The database players (Back to contents)
Reflecting its long heritage, literally dozens of companies offer database server solutions. Some are tailored to individual markets; some are designed to work closely with existing application and OS software; some are aimed at people building their own specific applications, while others have many commercial add-on applications available. A partial, alphabetised list of major companies in the space would include Borland, IBM, Informix, Microsoft, MySQL, Oracle, Red Hat, SAP and Sybase. Many other companies supply applications that will work with database servers from these providers.

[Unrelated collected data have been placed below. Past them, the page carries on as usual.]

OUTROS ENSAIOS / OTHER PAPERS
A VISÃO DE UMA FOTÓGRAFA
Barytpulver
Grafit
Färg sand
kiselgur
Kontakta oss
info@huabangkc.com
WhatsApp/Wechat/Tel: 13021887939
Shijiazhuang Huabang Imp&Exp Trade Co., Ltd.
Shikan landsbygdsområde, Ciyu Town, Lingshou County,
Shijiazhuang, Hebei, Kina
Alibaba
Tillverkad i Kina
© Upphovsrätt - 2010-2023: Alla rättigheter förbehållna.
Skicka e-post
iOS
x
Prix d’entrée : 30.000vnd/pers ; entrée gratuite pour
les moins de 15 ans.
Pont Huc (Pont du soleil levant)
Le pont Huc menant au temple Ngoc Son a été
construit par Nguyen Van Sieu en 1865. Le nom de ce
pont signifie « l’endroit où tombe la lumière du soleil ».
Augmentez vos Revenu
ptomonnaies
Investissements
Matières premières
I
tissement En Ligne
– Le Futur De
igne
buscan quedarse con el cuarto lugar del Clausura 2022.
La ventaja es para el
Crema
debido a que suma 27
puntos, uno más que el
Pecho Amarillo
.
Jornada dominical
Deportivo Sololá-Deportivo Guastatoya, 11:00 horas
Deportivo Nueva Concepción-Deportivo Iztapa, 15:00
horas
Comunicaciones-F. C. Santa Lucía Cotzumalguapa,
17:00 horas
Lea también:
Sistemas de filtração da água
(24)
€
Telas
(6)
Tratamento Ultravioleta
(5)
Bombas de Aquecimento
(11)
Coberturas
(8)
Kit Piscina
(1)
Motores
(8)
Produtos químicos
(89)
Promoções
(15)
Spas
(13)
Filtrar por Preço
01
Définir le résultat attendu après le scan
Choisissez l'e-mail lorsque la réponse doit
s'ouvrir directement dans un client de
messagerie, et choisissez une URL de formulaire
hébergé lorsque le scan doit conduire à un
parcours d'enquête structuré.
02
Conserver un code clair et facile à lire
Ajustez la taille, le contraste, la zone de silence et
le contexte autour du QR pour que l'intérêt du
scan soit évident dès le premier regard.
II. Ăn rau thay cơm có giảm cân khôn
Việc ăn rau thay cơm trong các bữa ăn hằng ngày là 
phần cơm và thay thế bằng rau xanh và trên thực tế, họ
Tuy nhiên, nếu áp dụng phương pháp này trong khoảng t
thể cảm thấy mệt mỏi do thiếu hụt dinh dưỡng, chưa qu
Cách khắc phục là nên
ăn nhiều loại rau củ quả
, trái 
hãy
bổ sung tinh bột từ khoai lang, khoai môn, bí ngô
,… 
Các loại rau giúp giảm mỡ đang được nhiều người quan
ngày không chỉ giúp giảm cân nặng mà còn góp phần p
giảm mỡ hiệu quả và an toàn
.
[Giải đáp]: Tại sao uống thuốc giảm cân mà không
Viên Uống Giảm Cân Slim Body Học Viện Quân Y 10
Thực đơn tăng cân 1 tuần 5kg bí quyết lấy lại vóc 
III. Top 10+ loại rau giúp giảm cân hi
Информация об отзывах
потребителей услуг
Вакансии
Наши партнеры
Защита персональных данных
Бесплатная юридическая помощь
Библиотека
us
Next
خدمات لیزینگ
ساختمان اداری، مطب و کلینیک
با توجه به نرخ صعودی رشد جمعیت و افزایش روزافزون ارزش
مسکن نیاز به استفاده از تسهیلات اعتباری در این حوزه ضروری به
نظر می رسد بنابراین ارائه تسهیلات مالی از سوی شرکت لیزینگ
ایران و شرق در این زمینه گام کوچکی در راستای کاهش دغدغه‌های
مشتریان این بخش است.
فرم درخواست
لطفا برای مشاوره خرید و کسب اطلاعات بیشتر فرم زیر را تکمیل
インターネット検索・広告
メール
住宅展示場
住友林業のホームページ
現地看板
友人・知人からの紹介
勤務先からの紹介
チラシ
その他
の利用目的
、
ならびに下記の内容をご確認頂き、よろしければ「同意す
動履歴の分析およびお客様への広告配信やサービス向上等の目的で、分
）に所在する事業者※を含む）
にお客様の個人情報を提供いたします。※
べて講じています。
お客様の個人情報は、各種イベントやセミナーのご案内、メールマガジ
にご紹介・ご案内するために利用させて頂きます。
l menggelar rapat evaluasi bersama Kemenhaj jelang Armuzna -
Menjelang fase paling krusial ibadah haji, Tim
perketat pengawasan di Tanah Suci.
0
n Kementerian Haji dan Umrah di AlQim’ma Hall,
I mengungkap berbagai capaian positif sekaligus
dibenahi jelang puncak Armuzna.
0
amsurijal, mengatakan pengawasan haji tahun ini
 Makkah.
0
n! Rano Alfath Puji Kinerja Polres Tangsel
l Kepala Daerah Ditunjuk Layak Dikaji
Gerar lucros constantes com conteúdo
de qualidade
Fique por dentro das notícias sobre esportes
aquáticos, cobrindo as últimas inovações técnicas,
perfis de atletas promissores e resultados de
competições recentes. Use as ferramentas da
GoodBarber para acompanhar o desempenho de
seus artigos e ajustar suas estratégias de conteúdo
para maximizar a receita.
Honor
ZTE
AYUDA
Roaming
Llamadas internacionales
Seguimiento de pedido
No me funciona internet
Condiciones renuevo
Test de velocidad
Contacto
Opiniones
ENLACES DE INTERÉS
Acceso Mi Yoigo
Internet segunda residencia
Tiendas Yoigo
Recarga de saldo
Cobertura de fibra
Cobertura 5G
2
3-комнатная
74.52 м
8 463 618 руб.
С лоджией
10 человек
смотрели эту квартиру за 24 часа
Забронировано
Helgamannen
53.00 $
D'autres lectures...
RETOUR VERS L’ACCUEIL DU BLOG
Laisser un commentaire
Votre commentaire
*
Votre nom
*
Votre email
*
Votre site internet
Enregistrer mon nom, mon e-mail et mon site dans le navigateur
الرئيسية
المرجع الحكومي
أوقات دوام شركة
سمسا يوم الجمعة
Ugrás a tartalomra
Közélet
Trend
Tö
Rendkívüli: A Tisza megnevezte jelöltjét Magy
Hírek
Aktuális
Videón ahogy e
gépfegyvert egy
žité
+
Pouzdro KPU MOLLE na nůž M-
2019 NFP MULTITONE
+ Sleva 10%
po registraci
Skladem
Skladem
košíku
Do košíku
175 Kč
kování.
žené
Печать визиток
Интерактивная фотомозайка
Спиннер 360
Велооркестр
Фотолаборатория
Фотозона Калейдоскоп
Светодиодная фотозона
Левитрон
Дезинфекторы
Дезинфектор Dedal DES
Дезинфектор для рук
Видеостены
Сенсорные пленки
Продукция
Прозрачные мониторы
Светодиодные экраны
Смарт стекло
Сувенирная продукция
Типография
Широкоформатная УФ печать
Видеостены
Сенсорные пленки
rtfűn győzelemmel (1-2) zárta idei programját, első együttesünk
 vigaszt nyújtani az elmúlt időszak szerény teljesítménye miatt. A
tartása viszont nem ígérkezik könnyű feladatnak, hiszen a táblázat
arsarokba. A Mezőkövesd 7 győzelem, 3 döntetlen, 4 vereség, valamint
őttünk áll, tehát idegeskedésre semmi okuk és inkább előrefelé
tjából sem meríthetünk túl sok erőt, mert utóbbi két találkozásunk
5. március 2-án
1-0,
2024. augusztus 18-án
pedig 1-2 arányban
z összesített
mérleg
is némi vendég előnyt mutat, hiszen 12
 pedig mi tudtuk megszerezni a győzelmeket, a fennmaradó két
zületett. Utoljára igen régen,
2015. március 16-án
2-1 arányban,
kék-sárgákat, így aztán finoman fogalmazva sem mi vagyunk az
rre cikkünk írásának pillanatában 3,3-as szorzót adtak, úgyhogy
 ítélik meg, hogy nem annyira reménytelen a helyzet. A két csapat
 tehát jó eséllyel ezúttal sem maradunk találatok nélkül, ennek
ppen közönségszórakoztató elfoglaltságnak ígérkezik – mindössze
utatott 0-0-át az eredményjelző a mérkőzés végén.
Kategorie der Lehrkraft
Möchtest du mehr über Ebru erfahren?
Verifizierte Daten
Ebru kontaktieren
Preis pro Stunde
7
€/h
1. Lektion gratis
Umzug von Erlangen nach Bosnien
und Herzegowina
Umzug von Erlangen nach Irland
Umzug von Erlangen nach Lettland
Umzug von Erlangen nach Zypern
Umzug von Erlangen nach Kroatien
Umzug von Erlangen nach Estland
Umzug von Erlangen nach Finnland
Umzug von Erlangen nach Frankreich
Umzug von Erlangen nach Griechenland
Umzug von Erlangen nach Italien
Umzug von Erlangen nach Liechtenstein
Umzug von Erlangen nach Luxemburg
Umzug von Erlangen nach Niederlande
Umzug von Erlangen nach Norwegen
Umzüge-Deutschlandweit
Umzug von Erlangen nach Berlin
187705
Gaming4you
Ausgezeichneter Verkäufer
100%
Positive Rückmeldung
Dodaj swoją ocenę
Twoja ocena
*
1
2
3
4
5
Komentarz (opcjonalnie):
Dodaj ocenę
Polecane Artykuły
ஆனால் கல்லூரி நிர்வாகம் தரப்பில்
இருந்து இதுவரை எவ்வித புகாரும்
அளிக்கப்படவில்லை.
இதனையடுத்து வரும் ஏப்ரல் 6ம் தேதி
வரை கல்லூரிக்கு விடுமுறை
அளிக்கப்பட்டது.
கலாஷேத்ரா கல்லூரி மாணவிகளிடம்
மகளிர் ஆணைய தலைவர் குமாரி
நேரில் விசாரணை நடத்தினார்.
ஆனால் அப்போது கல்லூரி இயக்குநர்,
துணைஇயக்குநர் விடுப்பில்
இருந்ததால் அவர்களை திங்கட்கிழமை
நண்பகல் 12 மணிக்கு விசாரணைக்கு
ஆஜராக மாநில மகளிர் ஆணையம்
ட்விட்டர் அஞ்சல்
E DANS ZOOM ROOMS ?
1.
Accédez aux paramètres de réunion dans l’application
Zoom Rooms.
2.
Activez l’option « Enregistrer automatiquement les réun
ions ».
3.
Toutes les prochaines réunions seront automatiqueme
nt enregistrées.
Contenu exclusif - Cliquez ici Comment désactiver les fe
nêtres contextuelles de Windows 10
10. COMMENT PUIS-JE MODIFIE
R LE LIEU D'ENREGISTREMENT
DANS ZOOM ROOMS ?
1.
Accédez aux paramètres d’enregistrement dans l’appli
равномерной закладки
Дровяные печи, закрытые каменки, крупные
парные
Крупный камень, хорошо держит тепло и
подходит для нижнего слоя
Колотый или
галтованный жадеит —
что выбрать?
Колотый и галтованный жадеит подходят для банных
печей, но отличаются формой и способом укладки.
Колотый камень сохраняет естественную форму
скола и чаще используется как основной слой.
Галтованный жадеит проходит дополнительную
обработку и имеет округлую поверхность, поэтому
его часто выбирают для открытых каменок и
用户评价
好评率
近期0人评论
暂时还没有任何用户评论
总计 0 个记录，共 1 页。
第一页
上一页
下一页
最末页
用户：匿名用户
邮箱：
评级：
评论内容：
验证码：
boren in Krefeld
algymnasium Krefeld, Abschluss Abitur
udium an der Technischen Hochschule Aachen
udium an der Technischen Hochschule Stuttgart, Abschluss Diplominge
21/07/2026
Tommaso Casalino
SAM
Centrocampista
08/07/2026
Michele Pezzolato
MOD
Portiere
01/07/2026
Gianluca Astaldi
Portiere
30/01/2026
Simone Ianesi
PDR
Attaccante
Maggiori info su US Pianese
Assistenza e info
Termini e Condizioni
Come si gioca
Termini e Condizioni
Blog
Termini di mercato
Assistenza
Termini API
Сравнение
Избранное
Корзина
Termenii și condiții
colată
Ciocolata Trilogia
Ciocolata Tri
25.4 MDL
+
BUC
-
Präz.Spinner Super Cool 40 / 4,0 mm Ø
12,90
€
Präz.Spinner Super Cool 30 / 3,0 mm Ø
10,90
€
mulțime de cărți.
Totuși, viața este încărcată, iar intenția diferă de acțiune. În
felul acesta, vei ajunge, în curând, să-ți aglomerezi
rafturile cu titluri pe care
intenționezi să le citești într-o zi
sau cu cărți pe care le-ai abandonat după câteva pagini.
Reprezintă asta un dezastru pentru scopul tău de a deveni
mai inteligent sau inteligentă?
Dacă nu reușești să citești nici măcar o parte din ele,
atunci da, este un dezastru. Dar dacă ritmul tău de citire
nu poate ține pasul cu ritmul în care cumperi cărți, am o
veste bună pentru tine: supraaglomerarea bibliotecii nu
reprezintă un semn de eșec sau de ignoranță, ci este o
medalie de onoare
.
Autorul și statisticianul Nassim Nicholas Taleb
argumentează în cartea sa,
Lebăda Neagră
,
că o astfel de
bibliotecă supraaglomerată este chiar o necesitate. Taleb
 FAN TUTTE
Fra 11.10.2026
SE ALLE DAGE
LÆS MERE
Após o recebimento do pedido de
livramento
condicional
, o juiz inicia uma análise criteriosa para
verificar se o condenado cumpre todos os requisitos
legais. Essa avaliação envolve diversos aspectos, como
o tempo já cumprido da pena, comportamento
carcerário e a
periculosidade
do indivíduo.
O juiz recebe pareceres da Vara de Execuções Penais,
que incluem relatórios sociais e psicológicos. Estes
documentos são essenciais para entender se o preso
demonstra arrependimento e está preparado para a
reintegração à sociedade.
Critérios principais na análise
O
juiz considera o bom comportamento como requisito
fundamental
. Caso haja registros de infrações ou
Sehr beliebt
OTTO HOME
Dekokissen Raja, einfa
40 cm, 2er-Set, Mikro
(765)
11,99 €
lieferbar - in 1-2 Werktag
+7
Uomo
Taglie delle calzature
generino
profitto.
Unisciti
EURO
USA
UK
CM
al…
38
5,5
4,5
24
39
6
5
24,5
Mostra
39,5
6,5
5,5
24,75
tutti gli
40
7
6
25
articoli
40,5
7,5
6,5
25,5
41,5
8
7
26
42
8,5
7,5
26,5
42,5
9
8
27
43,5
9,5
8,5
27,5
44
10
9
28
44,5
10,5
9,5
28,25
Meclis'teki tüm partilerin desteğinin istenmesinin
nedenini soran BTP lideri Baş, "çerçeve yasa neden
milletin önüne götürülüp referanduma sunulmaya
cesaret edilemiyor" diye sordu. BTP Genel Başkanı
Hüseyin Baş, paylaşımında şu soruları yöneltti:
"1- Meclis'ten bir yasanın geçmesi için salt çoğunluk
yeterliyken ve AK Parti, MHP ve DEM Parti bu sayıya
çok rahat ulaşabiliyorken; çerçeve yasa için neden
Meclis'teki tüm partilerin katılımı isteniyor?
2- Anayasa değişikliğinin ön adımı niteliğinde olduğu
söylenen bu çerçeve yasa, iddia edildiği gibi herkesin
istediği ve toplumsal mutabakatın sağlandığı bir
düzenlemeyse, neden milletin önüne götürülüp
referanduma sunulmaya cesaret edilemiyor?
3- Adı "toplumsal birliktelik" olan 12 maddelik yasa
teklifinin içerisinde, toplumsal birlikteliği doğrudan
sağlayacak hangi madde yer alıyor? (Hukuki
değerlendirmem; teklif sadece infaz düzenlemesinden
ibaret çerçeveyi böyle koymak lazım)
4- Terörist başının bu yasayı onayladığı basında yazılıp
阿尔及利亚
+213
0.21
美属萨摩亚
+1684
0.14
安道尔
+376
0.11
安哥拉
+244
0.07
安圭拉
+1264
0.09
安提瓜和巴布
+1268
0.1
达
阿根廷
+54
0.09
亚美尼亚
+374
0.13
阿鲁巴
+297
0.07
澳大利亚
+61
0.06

What hardware will I need? (Back to contents)There's no single answer to this question. You will need to work out how many staff members are likely to connect to the database, and how many transactions (either looking up existing data, modifying it or entering new information) will take place. These will provide you with broad parameters for selecting an appropriate database server, and in turn give you a good indication of what your server requirements will be. As with many computing tasks, the more memory, processing power and disk storage you can provide on the server, the better. Don't neglect network connection speeds, either; if you have a high-powered server but a poorly configured network, you'll lose most of the advantage waiting for data to be sent back to you.
How much should I expect to pay? (Back to contents)This is also a difficult question. Database server prices vary hugely. At one end of the spectrum, open source database solutions are available for no up-front cost. At the other extreme, specialised database solutions can cost hundreds of thousands of dollars. Two broad parameters will guide cost: the number of supported features, and the number of connected users. A system that is designed to serve just a few dozen staff and with minimal security features should be cheaper than one that handles thousands of simultaneous transactions and also powers a number of Web sites. The other important factor to consider is the degree to which your database accessing application will be customised. If you can make use of an off-the-shelf application, this will generally be cheaper than having a developer build a custom system for your business. Even a 'free' database system using readily available software will still require an investment in training for your staff, however.